Instructions to follow:
Each line from the start of the data below through the one containing "Cement, Plaster, Admix" must be reproduced exactly.

Items listed in a dataset:
[Start of Attachment]

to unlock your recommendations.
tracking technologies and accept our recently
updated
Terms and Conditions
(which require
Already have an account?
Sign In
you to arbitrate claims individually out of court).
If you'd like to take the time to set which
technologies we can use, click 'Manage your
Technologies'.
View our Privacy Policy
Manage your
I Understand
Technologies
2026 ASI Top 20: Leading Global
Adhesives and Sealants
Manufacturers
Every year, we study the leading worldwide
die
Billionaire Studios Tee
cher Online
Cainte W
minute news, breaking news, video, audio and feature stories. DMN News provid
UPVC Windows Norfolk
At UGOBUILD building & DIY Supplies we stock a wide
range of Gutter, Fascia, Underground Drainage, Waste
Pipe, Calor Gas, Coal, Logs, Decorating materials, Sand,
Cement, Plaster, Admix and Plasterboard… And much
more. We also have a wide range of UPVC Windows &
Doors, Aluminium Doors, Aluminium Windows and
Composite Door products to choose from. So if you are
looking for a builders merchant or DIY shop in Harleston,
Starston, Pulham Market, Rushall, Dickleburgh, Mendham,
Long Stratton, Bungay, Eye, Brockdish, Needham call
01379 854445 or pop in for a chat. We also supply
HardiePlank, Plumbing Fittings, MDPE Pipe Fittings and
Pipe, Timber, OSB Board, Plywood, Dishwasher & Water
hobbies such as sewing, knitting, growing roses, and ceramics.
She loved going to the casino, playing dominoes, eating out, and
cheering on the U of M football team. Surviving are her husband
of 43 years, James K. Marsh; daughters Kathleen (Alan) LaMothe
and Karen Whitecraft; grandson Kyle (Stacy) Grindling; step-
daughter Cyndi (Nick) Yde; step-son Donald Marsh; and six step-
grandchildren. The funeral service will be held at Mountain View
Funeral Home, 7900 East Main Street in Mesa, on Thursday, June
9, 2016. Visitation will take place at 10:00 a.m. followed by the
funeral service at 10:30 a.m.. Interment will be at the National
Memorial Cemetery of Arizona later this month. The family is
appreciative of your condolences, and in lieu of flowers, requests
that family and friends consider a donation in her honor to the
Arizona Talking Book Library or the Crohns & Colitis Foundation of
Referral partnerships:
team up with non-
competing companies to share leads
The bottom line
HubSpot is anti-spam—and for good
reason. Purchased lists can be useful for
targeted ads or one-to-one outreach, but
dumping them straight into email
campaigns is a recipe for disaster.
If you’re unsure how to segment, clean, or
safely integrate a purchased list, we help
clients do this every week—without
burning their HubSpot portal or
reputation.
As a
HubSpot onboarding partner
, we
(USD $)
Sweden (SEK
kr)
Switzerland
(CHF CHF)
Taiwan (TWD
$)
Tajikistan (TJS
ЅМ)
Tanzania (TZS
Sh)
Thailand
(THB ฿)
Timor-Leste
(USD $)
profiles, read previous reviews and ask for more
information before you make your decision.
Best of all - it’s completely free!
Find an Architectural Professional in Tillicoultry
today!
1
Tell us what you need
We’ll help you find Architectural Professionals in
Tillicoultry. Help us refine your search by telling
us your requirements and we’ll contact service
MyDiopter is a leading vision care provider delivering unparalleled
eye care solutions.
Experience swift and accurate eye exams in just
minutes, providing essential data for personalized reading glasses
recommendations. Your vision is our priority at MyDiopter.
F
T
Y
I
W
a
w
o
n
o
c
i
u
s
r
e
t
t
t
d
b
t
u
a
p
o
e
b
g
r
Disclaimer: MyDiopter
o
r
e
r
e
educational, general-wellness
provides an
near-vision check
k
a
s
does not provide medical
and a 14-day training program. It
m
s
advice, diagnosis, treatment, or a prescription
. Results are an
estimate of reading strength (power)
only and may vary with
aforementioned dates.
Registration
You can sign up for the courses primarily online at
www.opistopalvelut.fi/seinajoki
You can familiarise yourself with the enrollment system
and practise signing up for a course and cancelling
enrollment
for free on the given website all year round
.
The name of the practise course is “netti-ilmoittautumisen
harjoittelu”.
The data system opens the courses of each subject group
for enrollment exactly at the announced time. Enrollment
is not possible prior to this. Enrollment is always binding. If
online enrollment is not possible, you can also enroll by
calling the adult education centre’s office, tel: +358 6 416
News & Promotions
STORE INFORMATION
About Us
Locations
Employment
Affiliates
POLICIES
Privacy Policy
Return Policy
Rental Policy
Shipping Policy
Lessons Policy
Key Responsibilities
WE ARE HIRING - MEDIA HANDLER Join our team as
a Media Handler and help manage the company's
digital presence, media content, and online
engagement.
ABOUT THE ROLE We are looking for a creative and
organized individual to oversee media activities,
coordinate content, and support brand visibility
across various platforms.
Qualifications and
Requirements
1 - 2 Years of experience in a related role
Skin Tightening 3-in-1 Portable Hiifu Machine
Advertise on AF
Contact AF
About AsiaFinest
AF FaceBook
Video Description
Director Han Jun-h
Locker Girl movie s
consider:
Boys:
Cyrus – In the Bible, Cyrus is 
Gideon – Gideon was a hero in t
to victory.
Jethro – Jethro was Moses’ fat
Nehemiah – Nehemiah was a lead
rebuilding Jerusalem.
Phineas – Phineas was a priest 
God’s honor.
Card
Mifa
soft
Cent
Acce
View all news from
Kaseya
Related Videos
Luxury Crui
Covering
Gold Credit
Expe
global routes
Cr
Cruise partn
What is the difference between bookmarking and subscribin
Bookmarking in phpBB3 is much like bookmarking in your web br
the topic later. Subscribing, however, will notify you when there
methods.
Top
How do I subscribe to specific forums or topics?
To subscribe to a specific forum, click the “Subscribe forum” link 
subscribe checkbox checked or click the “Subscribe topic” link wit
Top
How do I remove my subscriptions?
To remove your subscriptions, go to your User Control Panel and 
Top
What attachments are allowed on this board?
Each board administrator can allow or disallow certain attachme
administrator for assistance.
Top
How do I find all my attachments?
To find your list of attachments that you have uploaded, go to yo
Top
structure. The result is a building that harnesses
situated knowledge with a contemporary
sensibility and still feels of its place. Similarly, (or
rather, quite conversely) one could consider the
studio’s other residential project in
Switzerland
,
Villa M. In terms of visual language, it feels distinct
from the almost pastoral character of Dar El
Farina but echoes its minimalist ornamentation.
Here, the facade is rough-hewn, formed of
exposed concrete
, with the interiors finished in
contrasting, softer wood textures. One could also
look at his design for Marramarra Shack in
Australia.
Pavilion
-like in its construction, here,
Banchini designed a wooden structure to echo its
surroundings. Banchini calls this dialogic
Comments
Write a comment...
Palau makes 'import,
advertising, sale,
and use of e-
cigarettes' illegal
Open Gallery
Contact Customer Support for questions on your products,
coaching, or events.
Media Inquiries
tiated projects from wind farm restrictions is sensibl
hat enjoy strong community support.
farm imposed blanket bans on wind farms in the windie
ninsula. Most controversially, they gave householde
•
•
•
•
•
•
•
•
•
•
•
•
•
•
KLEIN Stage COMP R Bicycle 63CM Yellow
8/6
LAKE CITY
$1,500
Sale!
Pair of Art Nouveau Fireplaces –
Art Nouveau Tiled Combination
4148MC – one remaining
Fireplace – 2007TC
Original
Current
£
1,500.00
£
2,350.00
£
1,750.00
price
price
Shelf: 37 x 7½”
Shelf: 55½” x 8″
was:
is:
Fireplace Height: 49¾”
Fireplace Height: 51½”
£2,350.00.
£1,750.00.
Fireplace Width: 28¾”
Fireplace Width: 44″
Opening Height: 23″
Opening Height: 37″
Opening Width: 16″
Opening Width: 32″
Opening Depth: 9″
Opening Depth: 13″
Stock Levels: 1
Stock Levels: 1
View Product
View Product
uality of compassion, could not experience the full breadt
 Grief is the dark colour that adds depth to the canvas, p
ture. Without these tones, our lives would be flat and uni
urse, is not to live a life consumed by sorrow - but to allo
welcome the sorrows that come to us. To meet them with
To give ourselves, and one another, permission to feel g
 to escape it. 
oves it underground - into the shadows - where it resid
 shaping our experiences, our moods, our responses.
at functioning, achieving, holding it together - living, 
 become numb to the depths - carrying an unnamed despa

[End of Attachment]

Solved problem:
to unlock your recommendations.
tracking technologies and accept our recently
updated
Terms and Conditions
(which require
Already have an account?
Sign In
you to arbitrate claims individually out of court).
If you'd like to take the time to set which
technologies we can use, click 'Manage your
Technologies'.
View our Privacy Policy
Manage your
I Understand
Technologies
2026 ASI Top 20: Leading Global
Adhesives and Sealants
Manufacturers
Every year, we study the leading worldwide
die
Billionaire Studios Tee
cher Online
Cainte W
minute news, breaking news, video, audio and feature stories. DMN News provid
UPVC Windows Norfolk
At UGOBUILD building & DIY Supplies we stock a wide
range of Gutter, Fascia, Underground Drainage, Waste
Pipe, Calor Gas, Coal, Logs, Decorating materials, Sand,
Cement, Plaster, Admix and Plasterboard… And much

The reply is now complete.